=== Action item ===
Every line of the listing that contains the word "Perspective" is to be copied out.

=== Data shown ===

___

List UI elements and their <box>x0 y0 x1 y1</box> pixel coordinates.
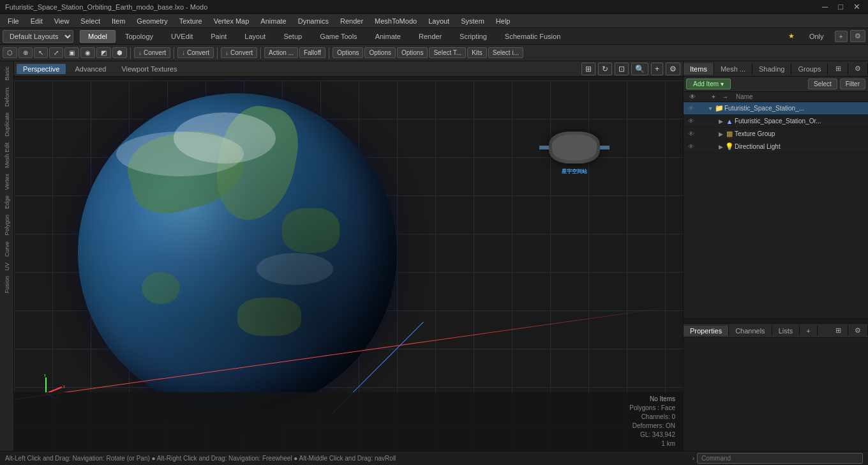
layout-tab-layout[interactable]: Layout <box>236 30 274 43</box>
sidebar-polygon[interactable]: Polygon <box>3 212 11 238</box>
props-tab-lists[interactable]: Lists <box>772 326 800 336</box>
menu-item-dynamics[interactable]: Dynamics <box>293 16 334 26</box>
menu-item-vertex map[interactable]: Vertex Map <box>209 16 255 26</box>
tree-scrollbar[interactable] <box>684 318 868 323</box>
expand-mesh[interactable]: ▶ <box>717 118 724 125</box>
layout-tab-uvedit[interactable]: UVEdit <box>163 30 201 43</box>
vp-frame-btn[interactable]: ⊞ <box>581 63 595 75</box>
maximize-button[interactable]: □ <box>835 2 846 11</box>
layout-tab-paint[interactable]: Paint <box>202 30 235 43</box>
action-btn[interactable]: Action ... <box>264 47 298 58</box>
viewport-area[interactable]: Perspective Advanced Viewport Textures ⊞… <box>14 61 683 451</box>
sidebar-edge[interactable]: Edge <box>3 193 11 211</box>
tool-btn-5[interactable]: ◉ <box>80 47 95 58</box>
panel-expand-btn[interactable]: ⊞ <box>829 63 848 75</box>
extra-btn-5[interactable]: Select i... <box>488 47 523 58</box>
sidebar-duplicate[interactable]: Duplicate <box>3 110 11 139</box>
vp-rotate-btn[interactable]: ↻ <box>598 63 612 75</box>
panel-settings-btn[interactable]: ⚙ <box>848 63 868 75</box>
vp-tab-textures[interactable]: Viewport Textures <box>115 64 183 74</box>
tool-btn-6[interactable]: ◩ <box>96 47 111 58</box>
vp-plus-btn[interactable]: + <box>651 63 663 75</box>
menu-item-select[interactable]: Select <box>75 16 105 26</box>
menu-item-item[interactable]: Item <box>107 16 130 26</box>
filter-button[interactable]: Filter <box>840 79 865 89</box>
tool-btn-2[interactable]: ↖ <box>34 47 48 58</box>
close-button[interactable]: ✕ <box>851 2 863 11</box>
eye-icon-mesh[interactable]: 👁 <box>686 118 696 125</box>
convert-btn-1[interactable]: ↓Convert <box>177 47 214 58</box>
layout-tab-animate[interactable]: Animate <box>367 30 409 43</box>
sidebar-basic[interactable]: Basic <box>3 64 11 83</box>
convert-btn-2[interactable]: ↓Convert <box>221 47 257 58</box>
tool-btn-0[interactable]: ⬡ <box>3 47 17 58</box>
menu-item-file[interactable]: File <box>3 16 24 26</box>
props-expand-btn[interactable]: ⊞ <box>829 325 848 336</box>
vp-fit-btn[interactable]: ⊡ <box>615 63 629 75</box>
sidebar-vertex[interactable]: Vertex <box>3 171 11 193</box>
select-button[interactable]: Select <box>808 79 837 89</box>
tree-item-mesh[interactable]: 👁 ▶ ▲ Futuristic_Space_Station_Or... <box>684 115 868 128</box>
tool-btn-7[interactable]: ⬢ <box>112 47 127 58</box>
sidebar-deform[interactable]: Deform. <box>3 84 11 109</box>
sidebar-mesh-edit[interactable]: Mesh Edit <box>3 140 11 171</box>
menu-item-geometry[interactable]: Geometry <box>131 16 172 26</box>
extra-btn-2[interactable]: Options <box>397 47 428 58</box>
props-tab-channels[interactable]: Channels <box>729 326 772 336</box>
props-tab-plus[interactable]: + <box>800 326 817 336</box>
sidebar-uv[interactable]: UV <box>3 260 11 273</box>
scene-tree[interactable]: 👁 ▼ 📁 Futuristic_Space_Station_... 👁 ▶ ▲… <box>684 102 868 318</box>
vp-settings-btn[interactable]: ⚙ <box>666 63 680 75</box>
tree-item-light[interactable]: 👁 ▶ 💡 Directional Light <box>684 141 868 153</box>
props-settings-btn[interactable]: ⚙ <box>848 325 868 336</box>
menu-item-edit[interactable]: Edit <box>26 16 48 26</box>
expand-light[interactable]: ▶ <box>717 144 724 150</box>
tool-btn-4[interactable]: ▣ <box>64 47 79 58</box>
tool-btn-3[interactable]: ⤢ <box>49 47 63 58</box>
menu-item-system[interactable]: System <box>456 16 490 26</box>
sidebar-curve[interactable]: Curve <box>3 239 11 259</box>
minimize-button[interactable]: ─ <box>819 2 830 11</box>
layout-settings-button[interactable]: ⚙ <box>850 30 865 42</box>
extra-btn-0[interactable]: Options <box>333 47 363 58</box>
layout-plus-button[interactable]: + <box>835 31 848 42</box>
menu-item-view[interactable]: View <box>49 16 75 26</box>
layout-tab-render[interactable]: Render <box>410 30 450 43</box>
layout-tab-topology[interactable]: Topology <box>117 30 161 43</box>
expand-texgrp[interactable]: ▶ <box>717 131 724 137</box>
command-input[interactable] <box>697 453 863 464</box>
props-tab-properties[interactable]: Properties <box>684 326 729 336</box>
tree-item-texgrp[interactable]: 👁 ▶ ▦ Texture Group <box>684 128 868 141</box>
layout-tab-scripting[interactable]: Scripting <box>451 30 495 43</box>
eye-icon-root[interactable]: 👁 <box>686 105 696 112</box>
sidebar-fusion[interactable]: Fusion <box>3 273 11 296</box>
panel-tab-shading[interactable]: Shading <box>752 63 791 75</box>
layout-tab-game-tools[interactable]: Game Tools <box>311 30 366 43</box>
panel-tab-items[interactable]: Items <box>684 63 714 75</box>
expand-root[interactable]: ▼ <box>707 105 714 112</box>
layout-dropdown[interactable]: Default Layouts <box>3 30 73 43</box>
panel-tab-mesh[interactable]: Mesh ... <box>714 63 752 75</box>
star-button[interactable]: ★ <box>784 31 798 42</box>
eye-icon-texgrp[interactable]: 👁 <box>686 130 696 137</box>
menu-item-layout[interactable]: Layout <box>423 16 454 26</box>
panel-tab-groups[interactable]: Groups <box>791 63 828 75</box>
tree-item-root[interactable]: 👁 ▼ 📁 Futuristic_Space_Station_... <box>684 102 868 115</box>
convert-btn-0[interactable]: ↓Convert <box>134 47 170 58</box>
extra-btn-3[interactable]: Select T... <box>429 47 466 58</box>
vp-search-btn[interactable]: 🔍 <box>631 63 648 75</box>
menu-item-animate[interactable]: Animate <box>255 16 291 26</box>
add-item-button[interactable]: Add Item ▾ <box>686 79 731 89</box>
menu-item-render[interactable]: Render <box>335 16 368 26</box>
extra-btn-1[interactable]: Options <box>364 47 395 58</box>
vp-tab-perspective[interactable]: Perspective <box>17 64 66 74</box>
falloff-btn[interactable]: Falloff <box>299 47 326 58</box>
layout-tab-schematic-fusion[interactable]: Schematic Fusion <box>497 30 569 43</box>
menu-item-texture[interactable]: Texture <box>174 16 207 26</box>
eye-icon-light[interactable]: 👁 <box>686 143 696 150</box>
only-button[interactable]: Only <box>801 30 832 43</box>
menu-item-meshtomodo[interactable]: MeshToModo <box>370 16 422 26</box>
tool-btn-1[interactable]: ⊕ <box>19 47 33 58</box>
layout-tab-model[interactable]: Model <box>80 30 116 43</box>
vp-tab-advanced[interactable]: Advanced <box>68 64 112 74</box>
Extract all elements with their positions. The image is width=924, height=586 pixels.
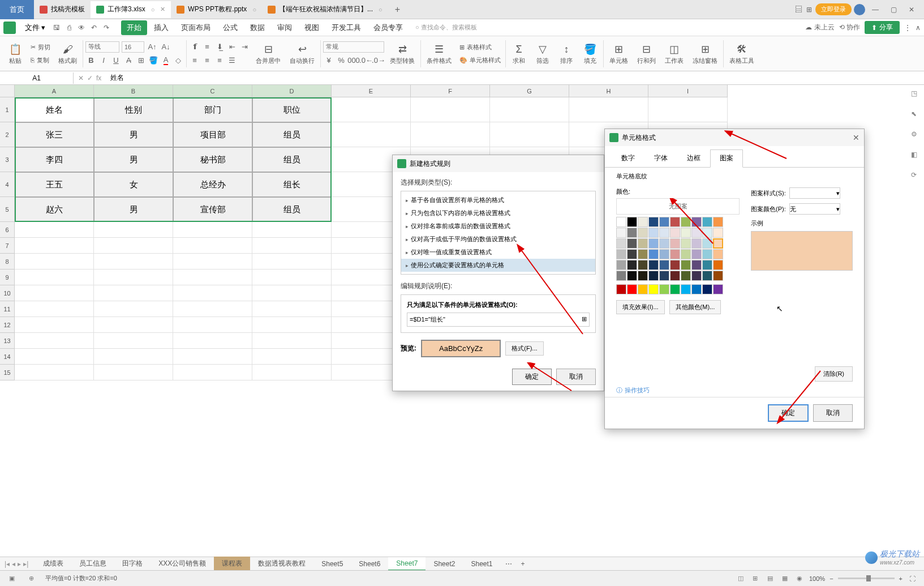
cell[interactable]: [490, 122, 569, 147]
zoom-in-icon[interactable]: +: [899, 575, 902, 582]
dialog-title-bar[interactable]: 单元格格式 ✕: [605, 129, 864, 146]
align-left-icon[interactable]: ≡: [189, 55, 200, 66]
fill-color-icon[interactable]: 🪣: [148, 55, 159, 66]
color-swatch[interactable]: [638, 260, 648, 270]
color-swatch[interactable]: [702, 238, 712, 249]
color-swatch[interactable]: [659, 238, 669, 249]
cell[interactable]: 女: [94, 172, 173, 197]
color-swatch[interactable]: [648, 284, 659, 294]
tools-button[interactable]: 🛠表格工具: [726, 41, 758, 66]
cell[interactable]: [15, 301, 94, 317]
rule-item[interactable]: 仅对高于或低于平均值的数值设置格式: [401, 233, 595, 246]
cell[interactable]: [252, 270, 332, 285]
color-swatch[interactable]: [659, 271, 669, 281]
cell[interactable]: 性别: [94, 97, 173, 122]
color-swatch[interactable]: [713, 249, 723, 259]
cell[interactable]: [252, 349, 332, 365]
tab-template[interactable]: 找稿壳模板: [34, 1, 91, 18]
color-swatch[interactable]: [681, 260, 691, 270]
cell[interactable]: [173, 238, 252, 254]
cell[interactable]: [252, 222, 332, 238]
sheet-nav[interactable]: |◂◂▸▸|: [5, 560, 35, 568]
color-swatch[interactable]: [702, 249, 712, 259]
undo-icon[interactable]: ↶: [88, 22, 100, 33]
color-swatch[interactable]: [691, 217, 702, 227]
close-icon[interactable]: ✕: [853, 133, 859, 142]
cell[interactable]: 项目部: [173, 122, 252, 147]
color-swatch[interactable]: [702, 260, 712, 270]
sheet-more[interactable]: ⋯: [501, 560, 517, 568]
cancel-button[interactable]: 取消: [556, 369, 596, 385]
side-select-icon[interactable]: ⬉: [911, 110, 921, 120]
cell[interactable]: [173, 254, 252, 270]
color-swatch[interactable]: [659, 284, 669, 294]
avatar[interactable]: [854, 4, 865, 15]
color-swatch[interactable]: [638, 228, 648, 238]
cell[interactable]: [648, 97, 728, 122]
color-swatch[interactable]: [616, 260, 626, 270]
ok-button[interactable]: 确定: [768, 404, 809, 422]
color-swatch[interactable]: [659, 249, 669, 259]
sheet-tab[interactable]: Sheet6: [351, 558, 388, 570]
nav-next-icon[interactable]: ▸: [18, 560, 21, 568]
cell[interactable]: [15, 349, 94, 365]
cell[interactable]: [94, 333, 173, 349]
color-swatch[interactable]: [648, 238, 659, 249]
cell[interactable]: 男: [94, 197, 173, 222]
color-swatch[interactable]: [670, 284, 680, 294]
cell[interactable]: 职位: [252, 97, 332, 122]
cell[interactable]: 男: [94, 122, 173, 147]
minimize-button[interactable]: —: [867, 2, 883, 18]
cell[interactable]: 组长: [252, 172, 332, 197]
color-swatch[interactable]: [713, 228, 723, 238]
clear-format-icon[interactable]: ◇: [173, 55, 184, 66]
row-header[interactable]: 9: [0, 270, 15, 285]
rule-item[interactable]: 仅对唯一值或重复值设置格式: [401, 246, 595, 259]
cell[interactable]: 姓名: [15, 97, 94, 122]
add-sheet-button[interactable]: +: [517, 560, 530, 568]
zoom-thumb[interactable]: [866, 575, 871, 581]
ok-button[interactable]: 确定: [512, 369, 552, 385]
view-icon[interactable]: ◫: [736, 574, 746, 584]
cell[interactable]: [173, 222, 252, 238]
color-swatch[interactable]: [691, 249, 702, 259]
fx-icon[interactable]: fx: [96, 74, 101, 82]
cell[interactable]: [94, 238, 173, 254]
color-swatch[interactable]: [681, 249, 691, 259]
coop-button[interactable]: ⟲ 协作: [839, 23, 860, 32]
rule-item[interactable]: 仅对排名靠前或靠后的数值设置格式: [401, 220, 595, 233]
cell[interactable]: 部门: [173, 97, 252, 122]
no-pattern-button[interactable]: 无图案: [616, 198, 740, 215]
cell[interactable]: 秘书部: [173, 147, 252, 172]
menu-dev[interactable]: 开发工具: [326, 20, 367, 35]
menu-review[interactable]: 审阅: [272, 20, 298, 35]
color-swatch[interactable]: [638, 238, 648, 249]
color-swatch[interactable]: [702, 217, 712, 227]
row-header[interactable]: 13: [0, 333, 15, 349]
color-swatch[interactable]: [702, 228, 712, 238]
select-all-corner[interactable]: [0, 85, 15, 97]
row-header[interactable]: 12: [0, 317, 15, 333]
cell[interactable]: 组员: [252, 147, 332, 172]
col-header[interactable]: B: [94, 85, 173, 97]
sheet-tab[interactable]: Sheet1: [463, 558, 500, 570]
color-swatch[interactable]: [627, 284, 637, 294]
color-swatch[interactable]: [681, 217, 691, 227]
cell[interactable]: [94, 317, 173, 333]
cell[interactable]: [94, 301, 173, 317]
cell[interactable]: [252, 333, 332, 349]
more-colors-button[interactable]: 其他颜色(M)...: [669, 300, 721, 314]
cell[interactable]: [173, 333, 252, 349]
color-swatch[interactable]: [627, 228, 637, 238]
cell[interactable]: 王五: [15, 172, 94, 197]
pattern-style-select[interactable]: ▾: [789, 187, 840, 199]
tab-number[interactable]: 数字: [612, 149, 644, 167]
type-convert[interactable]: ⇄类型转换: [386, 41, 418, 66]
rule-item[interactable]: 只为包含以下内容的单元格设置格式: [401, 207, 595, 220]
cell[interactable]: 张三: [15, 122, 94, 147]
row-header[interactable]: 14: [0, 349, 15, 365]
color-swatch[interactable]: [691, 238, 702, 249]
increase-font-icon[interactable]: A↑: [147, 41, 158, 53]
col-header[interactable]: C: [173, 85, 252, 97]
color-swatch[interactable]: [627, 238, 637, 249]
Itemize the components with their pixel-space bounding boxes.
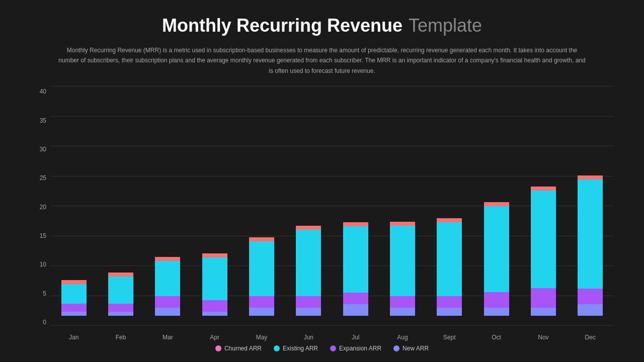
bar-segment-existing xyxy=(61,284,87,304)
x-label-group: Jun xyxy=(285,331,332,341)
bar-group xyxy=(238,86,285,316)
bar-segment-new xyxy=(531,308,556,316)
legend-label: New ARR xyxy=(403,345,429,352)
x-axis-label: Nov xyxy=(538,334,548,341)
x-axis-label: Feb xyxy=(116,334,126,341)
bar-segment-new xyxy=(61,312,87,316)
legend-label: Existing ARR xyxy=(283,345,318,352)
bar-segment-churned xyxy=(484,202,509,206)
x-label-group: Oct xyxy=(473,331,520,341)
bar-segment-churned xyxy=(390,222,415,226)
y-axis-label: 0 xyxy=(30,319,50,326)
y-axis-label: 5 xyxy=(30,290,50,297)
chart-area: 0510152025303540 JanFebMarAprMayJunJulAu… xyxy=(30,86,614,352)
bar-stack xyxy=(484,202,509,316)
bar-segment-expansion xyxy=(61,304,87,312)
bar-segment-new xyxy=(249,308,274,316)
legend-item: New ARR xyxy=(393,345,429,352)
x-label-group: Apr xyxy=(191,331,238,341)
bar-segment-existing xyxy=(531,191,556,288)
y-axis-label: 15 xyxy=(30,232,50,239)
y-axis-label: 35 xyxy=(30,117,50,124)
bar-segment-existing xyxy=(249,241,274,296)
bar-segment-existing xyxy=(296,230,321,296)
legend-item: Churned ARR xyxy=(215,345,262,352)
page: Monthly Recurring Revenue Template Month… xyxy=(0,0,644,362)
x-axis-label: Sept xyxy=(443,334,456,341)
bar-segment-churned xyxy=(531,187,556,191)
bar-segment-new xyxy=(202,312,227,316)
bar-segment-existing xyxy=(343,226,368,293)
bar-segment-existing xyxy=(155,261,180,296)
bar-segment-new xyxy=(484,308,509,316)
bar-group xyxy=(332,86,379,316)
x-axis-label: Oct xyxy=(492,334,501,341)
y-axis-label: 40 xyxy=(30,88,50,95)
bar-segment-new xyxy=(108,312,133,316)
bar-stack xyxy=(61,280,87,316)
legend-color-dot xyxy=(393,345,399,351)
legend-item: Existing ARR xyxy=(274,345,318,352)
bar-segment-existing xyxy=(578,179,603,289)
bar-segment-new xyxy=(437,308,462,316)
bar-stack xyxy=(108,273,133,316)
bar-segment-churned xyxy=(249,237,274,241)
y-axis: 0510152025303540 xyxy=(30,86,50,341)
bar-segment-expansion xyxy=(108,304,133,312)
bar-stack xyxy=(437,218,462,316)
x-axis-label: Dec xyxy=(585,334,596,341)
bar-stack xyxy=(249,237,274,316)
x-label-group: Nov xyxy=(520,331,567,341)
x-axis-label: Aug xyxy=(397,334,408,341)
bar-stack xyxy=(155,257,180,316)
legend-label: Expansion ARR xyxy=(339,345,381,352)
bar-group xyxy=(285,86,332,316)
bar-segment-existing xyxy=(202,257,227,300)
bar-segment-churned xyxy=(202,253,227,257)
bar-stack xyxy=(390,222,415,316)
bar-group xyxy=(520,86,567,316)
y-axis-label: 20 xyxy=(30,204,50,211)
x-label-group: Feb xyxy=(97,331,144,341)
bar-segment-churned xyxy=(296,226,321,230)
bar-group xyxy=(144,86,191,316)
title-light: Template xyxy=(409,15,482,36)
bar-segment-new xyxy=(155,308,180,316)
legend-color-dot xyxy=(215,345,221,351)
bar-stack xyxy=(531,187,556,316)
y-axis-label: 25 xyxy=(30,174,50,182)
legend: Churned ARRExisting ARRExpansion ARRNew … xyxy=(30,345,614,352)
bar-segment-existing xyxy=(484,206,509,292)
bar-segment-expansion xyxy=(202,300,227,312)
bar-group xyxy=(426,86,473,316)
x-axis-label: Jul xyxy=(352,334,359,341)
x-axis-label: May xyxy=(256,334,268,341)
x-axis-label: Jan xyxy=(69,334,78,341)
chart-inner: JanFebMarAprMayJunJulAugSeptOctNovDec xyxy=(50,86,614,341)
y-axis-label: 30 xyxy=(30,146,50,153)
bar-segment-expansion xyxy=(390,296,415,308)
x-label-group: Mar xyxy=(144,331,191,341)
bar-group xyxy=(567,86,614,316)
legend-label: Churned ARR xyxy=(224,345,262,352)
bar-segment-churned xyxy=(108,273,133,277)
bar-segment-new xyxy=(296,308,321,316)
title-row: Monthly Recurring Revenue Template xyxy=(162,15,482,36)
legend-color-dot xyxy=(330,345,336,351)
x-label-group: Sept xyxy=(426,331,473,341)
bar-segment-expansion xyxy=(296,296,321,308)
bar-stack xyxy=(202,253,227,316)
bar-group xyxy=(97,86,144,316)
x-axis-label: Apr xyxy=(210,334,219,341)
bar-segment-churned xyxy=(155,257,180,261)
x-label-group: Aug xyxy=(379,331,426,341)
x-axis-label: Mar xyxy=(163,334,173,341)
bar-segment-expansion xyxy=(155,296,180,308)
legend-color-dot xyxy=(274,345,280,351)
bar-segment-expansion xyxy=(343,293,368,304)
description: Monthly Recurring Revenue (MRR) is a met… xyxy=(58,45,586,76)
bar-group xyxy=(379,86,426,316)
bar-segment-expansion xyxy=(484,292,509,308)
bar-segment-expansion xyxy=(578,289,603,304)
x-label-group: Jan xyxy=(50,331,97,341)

___

=== Answer to this exercise ===
viewport-area[interactable]: Perspective Advanced Viewport Textures ⊞… <box>14 61 683 451</box>
vp-tab-perspective[interactable]: Perspective <box>17 64 66 74</box>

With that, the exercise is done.